Shelters aren’t the answer
Not all community members associated with Little Saigon share the same fervor as the letter’s authors, however. Some refrained from signing the letter, stating that they’d like to take a wait-and-see approach. Seattle’s upcoming Navigation Center is to be modeled after San Francisco’s, the first of which rolled out March 2015. A second one opened June 2016. More are planned.
Last month at Seattle University, at a public forum with Murray, San Francisco’s mayor, Ed Lee, said that San Francisco may need as many as 11 Navigation Centers.

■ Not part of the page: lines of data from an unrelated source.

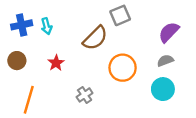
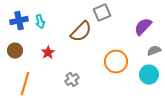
gray semicircle: (165, 61) -> (154, 51), moved
orange circle: (123, 68) -> (116, 62), moved
cyan circle: (163, 89) -> (149, 75), moved

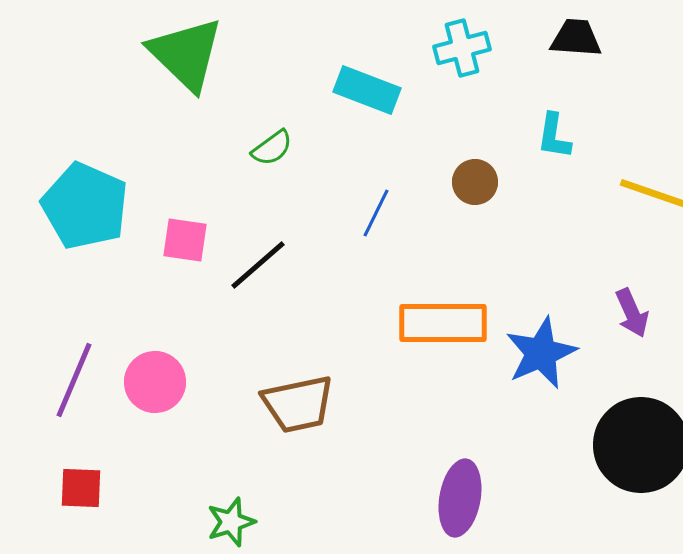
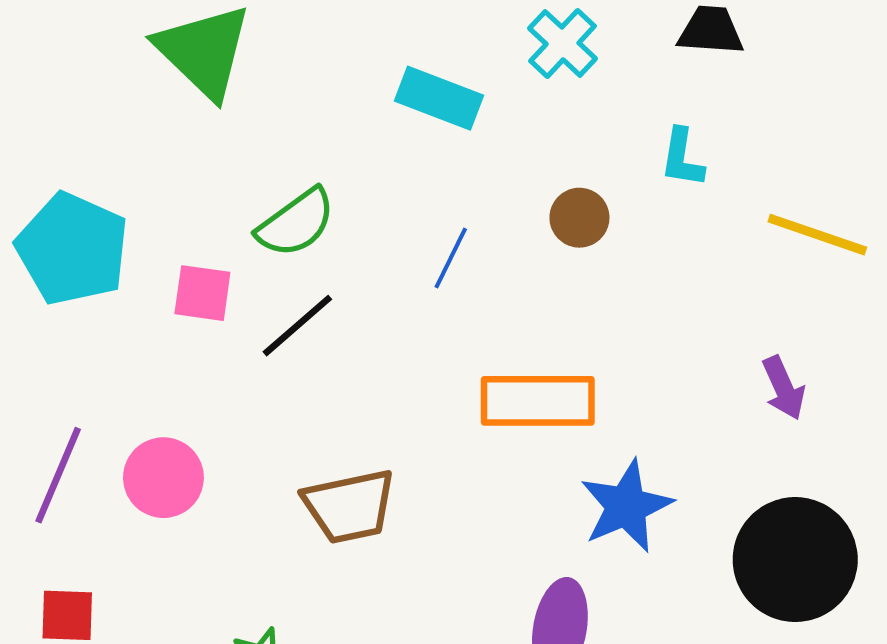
cyan cross: (462, 48) -> (563, 43), turned -32
green semicircle: (272, 148) -> (296, 223), moved, size x1.5
blue star: (541, 353) -> (626, 506), moved

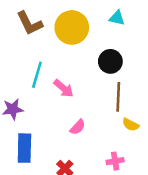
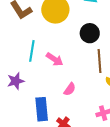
blue rectangle: (24, 148) -> (42, 109), moved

“Shelters aren’t the answer,” Lee said. “There is no transformation in lives. [Navigation Centers] are a place to get you ready for permanent housing. I want a result to happen for the person we bring into the Navigation Center.”
Navigation Centers differ from shelters in significant ways. Many individuals opt to stay in unauthorized encampments, rather than traditional shelters because partners, pets, and possessions are banned. At Navigation Centers, people are allowed to come and go as they please, enter with their animals, and benefit from intensive services provided by the City. The goal is to transition individuals to permanent housing in months.

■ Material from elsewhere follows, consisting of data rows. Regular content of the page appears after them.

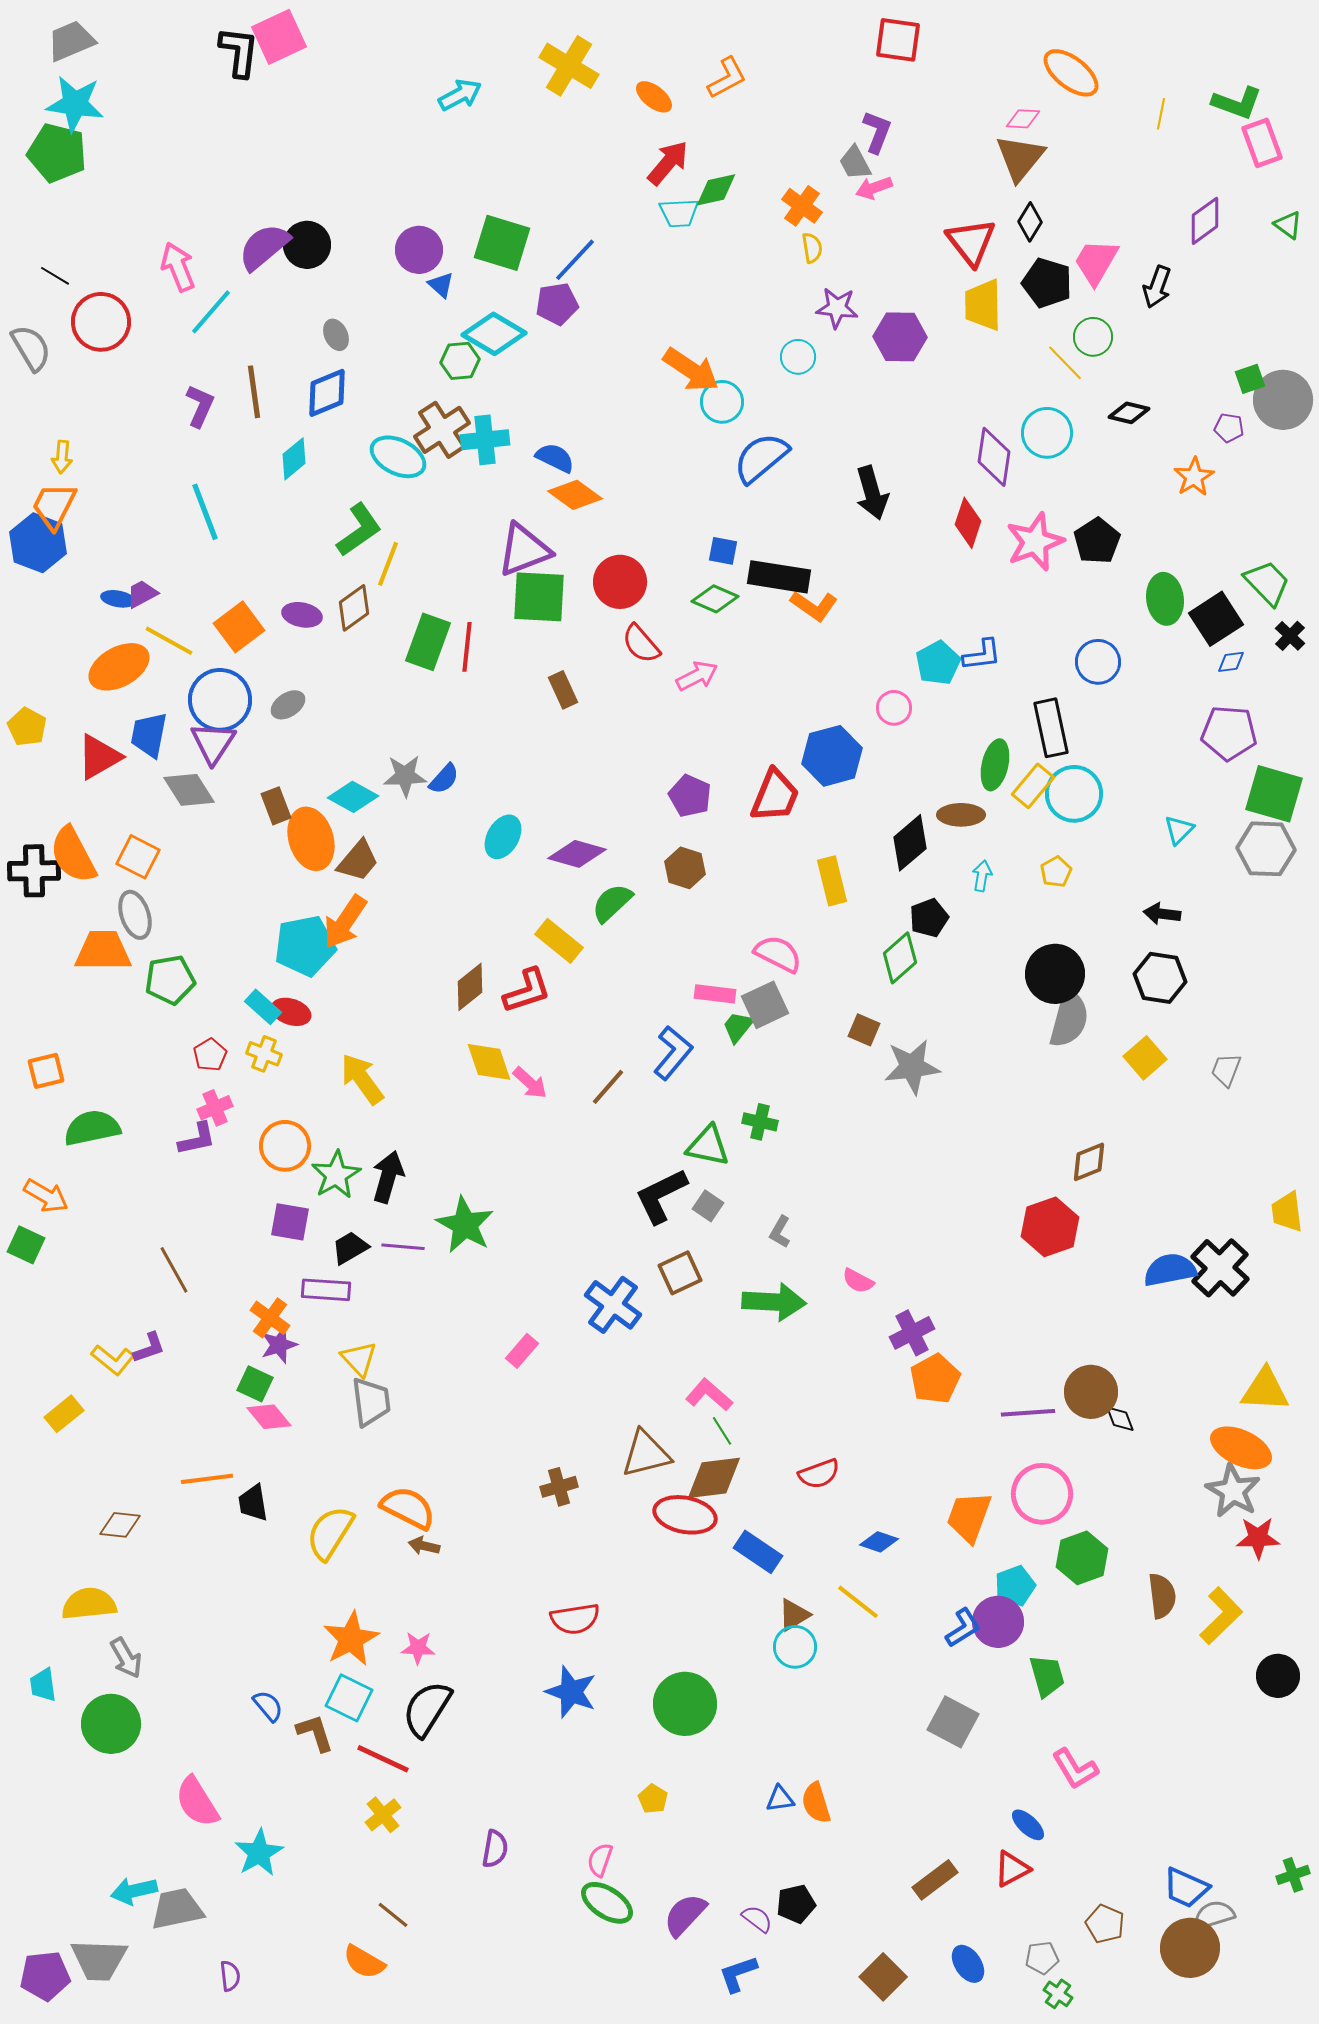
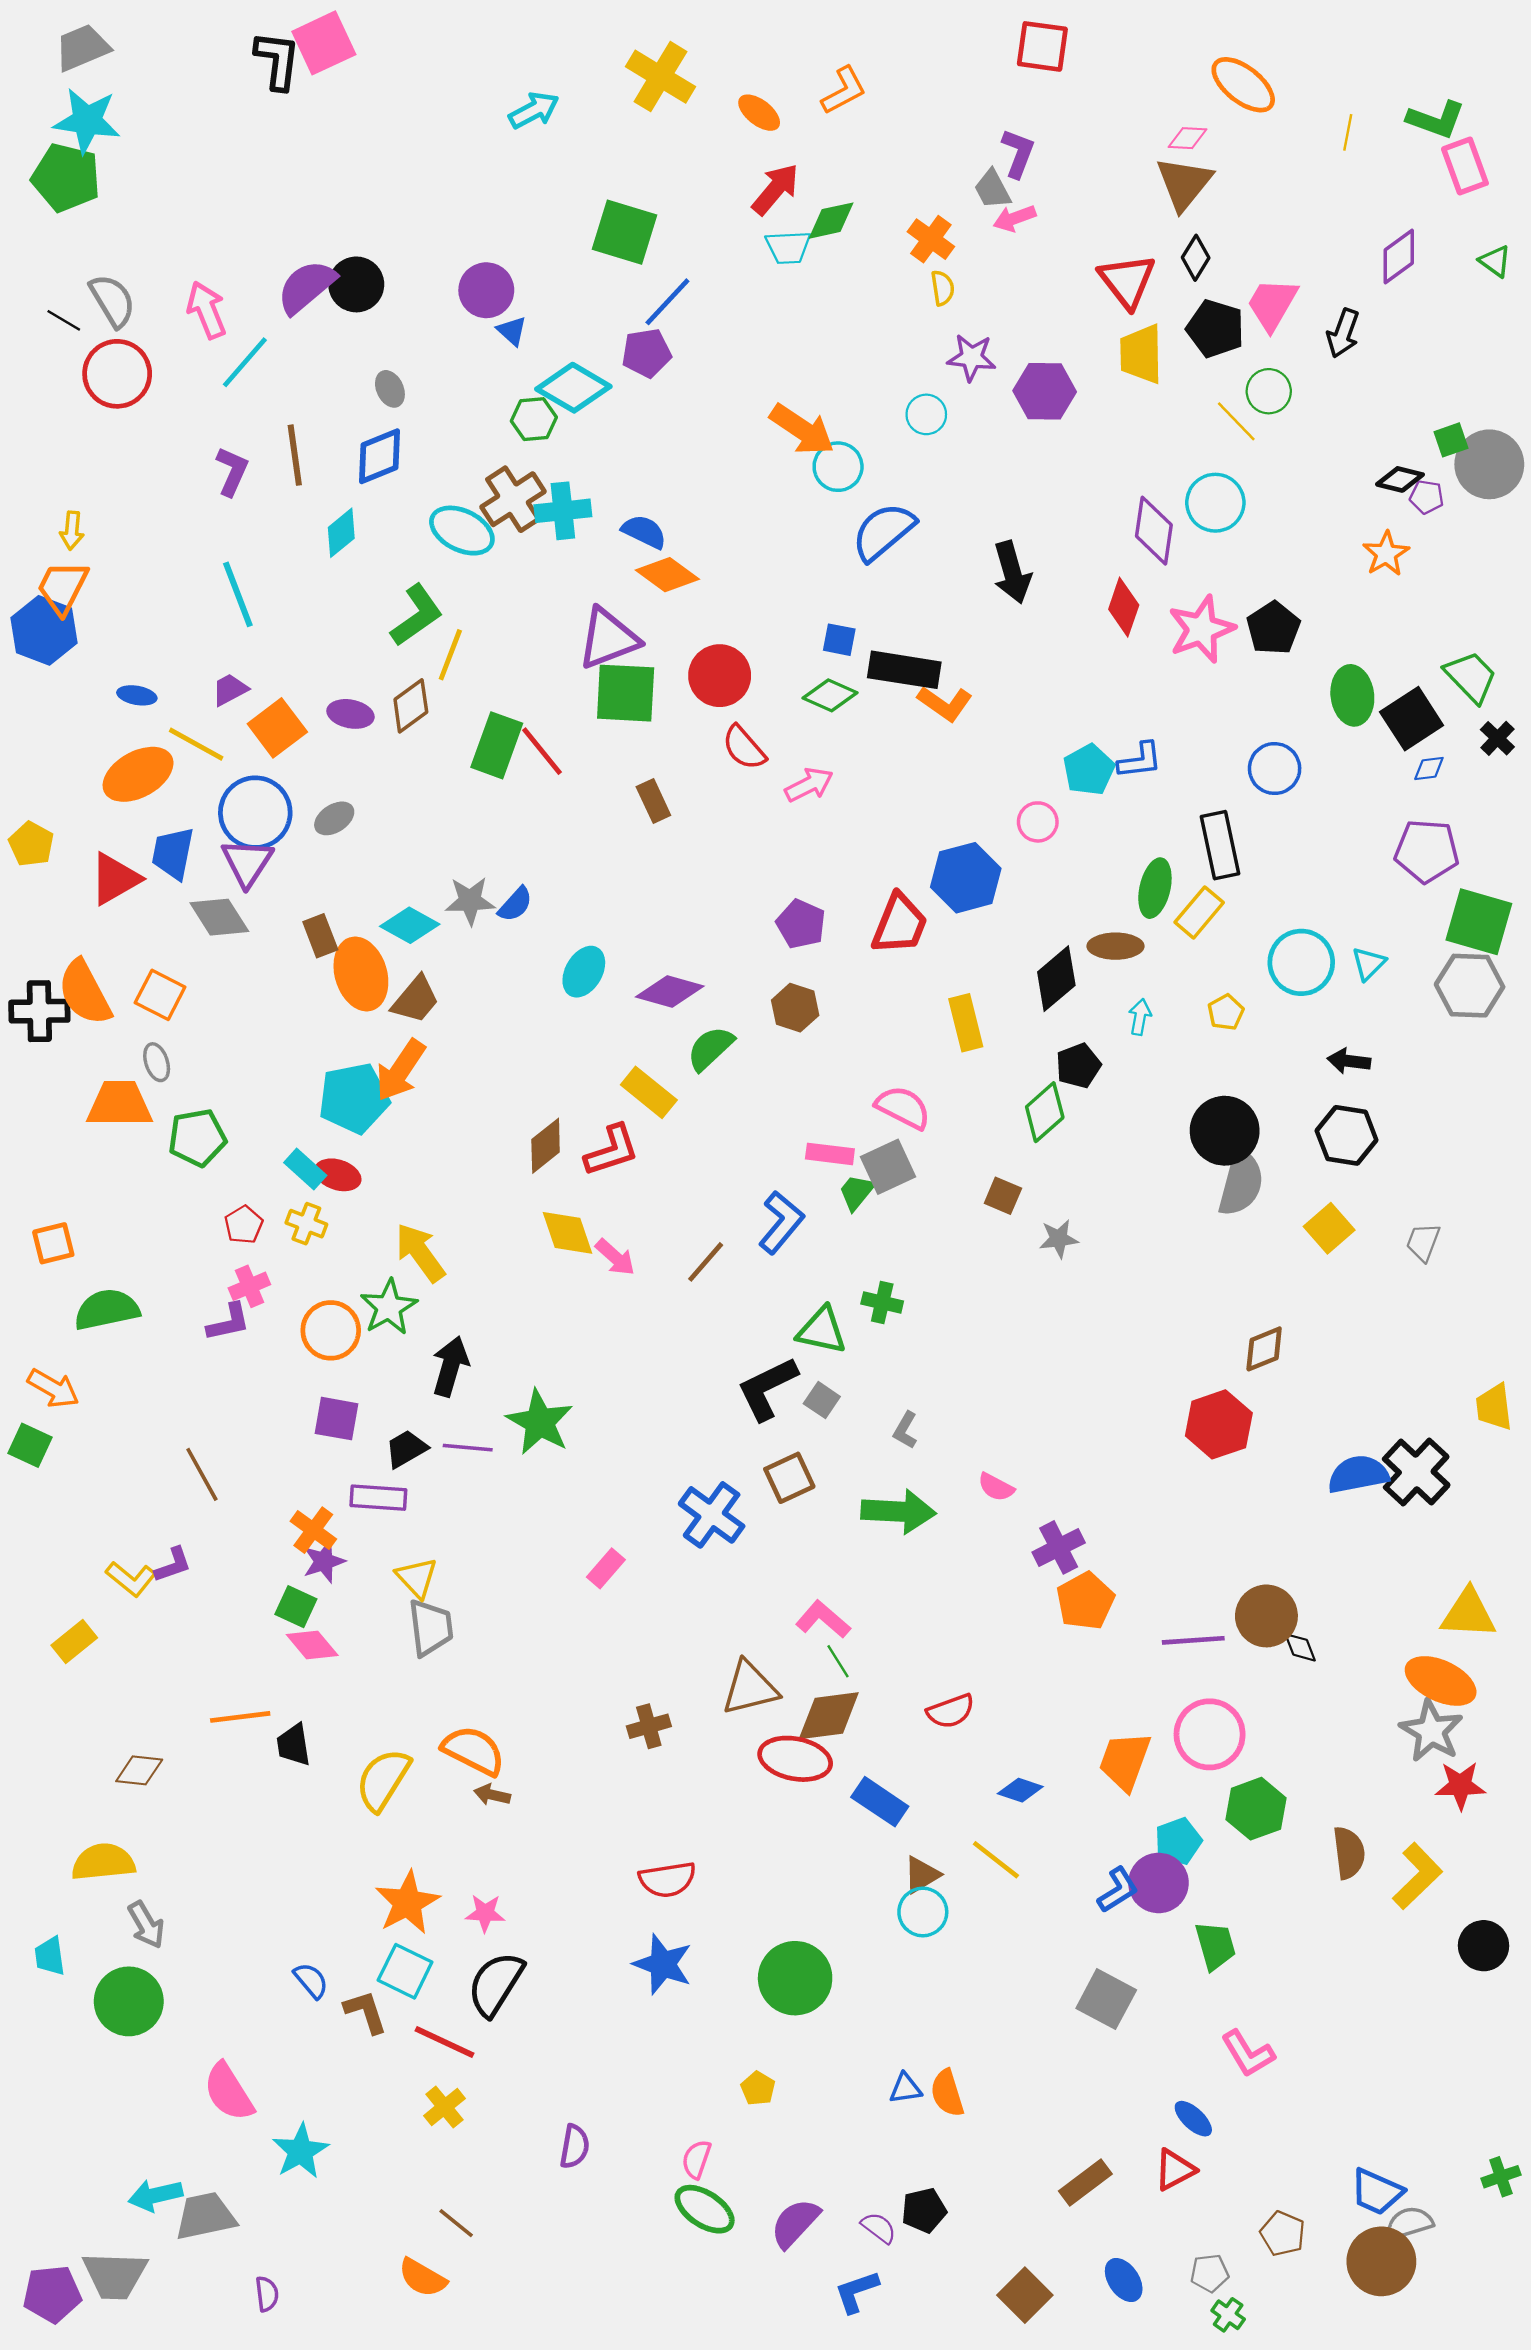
green square: (502, 243) -> (624, 232), moved
gray semicircle: (31, 348) -> (112, 301), moved
black diamond: (1129, 413) -> (1400, 479), moved
purple trapezoid: (142, 594) -> (230, 690), moved
red line: (467, 647) -> (542, 751), turned -45
cyan circle: (1074, 794) -> (1301, 962), moved
gray ellipse: (135, 915) -> (157, 1062), size x0.7
gray star: (912, 1067) -> (1059, 1239), size x0.6
green star: (336, 1175) -> (389, 1307), moved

According to San Francisco city officials last June, about 80 percent of those who enter into Navigation Centers eventually moved into stable supportive housing or were reunited with friends or family.
Seattle’s Navigation Center will be funded in part by $600,000 secured by the City in the state capital budget. The City is matching this state appropriation with a private donation of $600,000 earmarked for homelessness services. Additionally, it stated it will establish a designated fund to collect additional private donations to support the center.
On Feb. 8, Quynh Pham, board chair of Friends of Little Saigon, stated that her frustration with the upcoming Navigation Center lies in how the news was rolled out to stakeholders in Little Saigon, not necessarily the concept of the Navigation Center itself.
“I think the Navigation Center concept is a good one,” Pham said. “And it’s something very new, so we’re pushing the City to do an evaluation, an impact report for us. They need better data on who they are serving and they also should assess the effect and the impact [the center can have] on the surrounding community, as well as the effectiveness of the program.”
The end of the letter from Little Saigon stated, “At this point, we request a pause to the ongoing work on the Navigation Center until the City of Seattle 1) has an inclusive community engagement plan with the Little Saigon community, 2) has heard from the community regarding their concerns and needs, and 3) has allocated the required resources to mitigate safety, health, and financial impacts from the Navigation Center.”
Benton Strong, Communications Director for the City of Seattle, said that the City will hold a community meeting on Feb. 28, from 4:30 to 6:30 p.m. at the Pearl Warren Building.
Community members may raise questions, concerns, or give comments then.